▶ **MATERIAL SUPPLIED**
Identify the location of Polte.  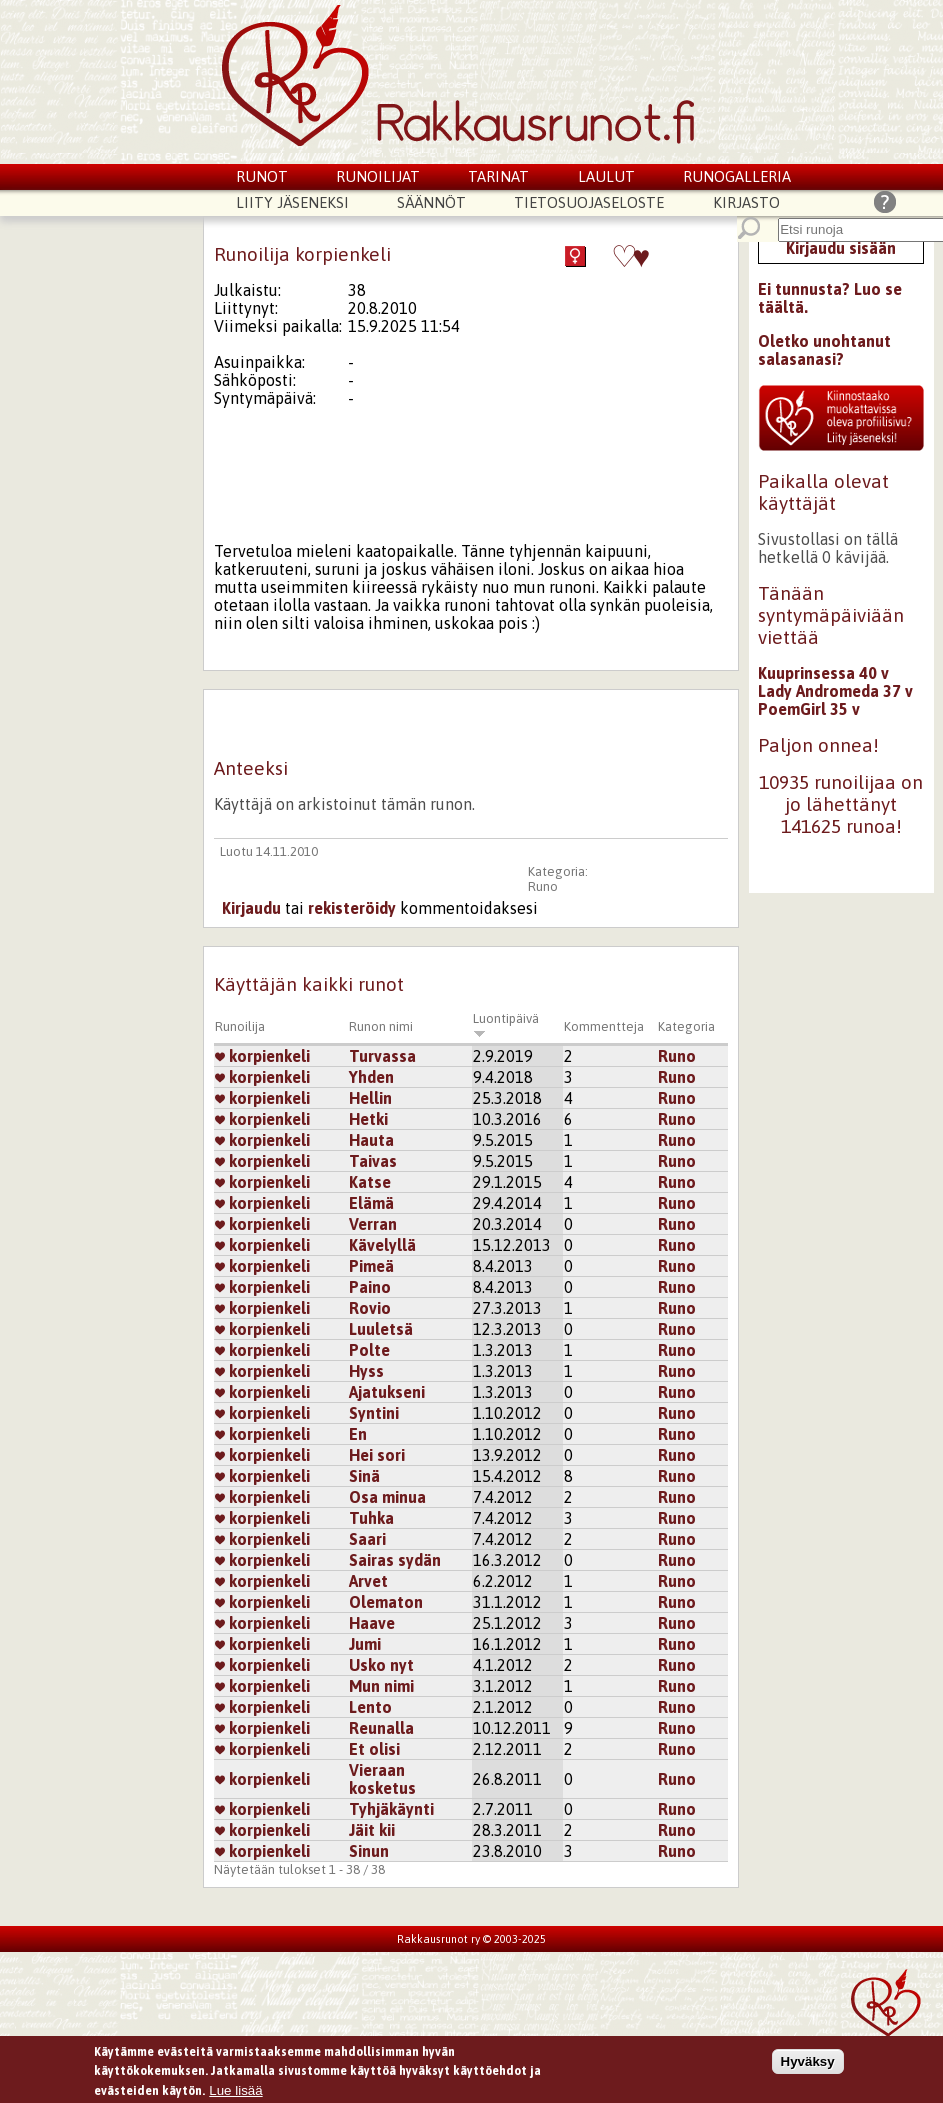
(369, 1350).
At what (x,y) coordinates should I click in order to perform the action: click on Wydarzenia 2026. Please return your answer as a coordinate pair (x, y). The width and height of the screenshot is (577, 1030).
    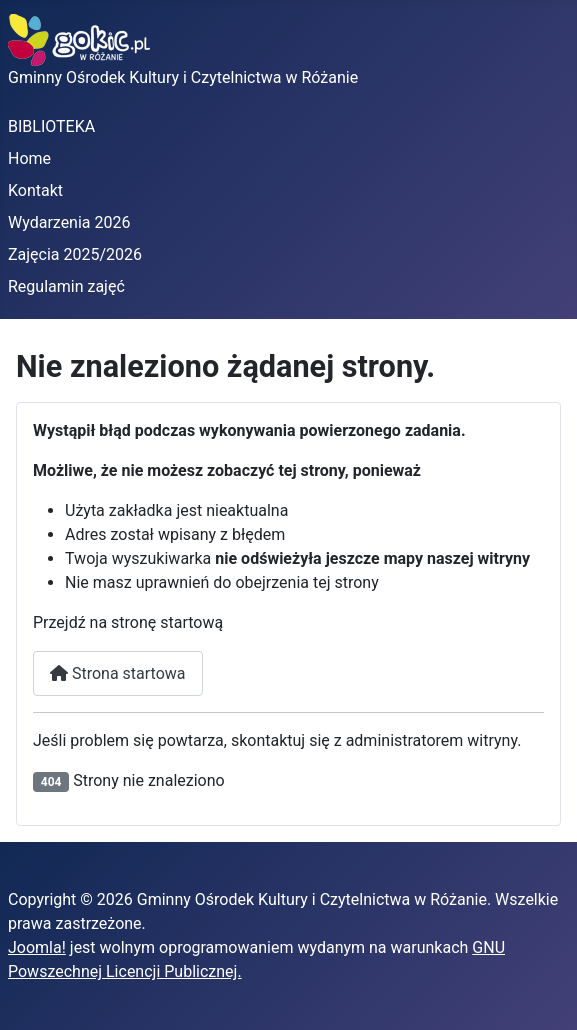
    Looking at the image, I should click on (69, 222).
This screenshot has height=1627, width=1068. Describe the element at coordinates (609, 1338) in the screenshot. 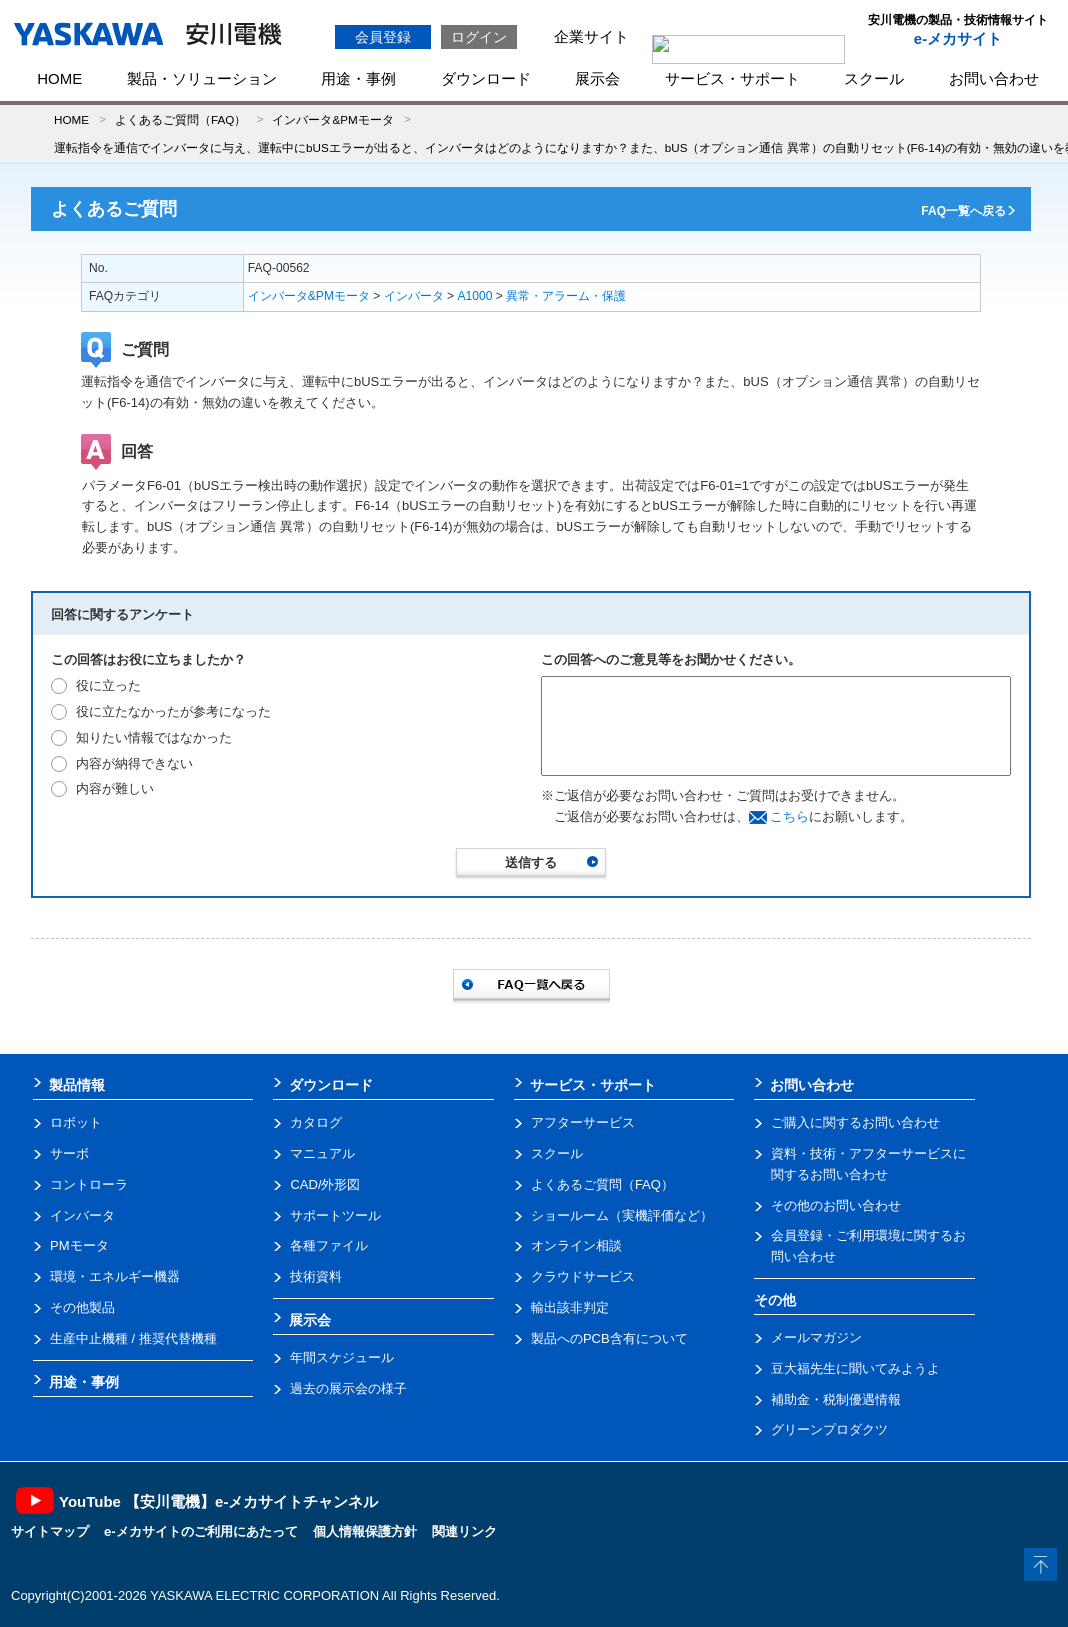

▶ **TASK BRIEF**
When you transcribe the lines above, keep every word exact but leave the pictures behind.

▶ **ANSWER BELOW**
Identify the location of Polte.  
(369, 1350).
At what (x,y) coordinates should I click in order to perform the action: click on Wydarzenia 2026. Please return your answer as a coordinate pair (x, y). The width and height of the screenshot is (577, 1030).
    Looking at the image, I should click on (69, 222).
This screenshot has height=1627, width=1068. Describe the element at coordinates (609, 1338) in the screenshot. 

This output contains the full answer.